TASK BRIEF.
Could each entry below be written out exactly, with every picture dropped?

Saved entries:

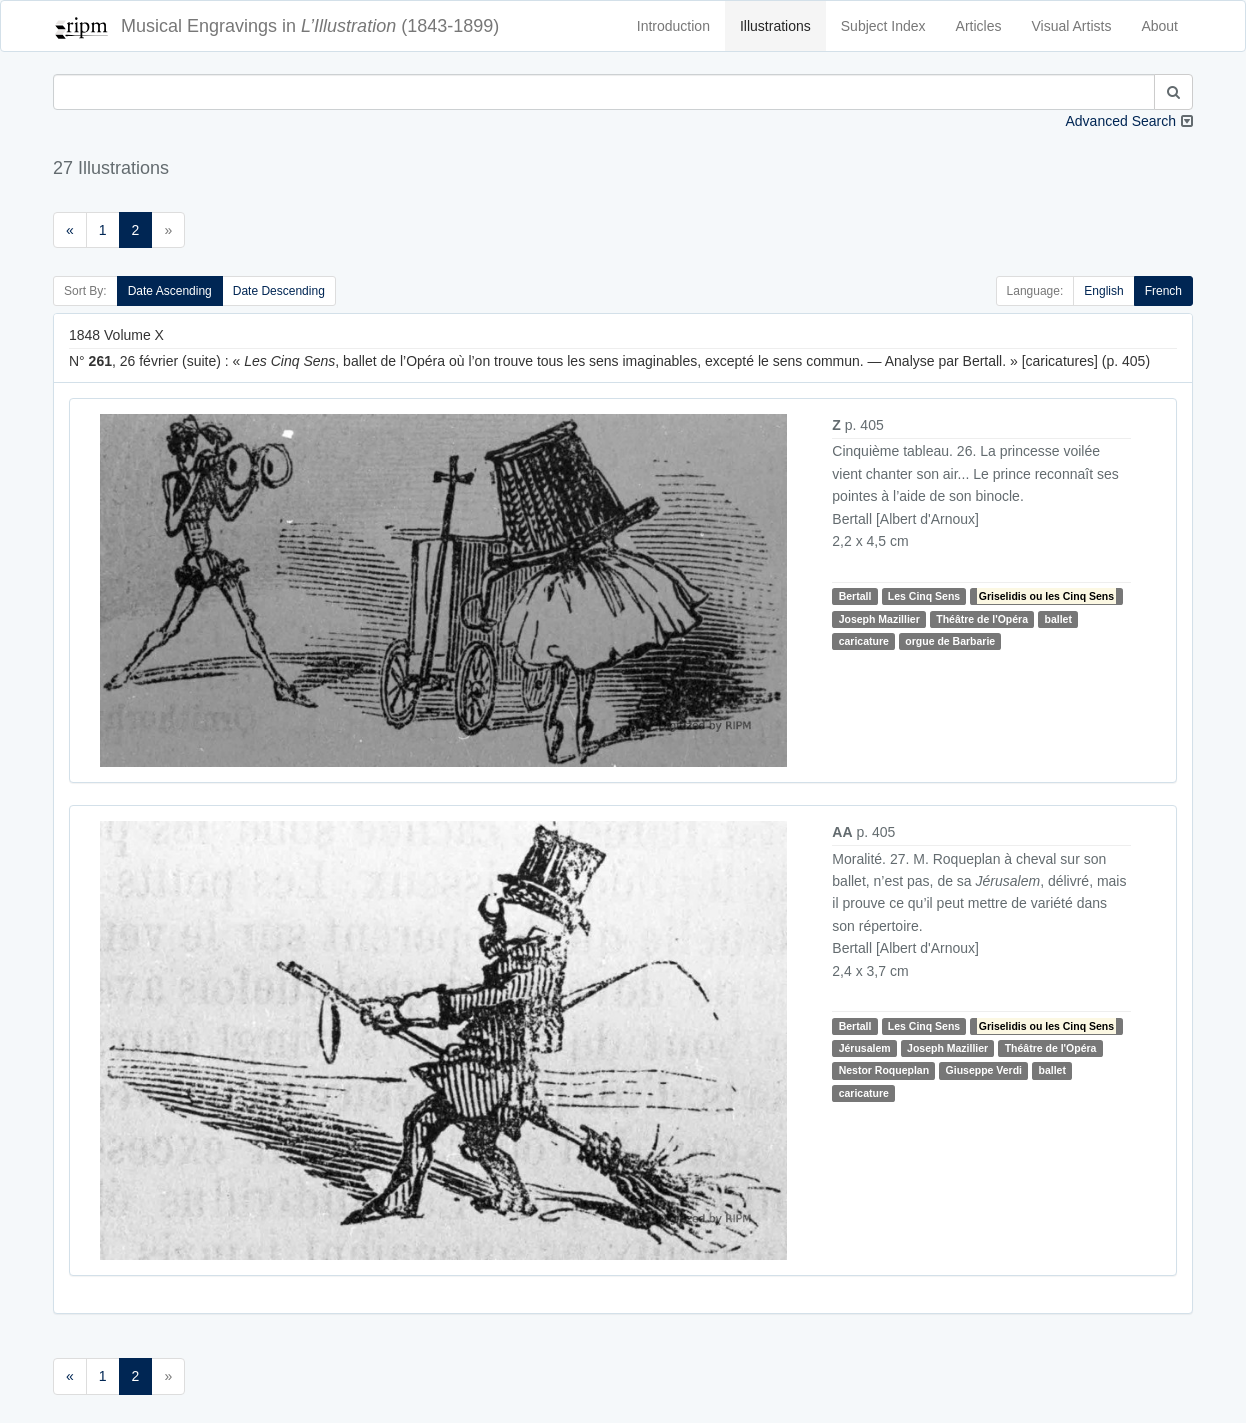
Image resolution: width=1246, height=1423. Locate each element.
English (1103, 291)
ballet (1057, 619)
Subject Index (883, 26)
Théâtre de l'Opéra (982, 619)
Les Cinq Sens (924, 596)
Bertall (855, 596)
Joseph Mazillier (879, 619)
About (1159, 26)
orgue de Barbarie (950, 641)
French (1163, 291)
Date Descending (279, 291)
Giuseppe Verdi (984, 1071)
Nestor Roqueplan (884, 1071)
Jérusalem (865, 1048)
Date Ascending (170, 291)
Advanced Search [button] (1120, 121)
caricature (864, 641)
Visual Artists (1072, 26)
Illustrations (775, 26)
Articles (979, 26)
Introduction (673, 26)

TASK ANSWER.
Image resolution: width=1246, height=1423. Locate each element.
English (1103, 291)
ballet (1057, 619)
Subject Index (883, 26)
Théâtre de l'Opéra (982, 619)
Les Cinq Sens (924, 596)
Bertall (855, 596)
Joseph Mazillier (879, 619)
About (1159, 26)
orgue de Barbarie (950, 641)
French (1163, 291)
Date Descending (279, 291)
Giuseppe Verdi (984, 1071)
Nestor Roqueplan (884, 1071)
Jérusalem (865, 1048)
Date Ascending (170, 291)
Advanced Search [button] (1120, 121)
caricature (864, 641)
Visual Artists (1072, 26)
Illustrations (775, 26)
Articles (979, 26)
Introduction (673, 26)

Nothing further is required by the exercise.